Work instructions: Down to the last line, reproduce the data that follows, but skip the pictures.

Material for this task:

§ §

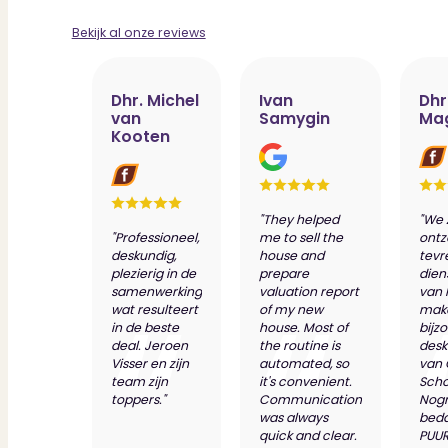
Bekijk al onze reviews
Dhr. Michel
Ivan
Dhr
van
Samygin
Ma
Kooten
"They helped
"We 
"Professioneel,
me to sell the
ontz
deskundig,
house and
tevr
plezierig in de
prepare
dien
samenwerking
valuation report
van 
wat resulteert
of my new
make
in de beste
house. Most of
bijz
deal. Jeroen
the routine is
desk
Visser en zijn
automated, so
van
team zijn
it's convenient.
Scho
toppers."
Communication
Nog
was always
bed
quick and clear.
PUUR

§ §

Exercise response:
Bekijk al onze reviews
Dhr. Michel
Ivan
Dhr
van
Samygin
Ma
Kooten
"They helped
"We 
"Professioneel,
me to sell the
ontz
deskundig,
house and
tevr
plezierig in de
prepare
dien
samenwerking
valuation report
van 
wat resulteert
of my new
make
in de beste
house. Most of
bijz
deal. Jeroen
the routine is
desk
Visser en zijn
automated, so
van
team zijn
it's convenient.
Scho
toppers."
Communication
Nog
was always
bed
quick and clear.
PUUR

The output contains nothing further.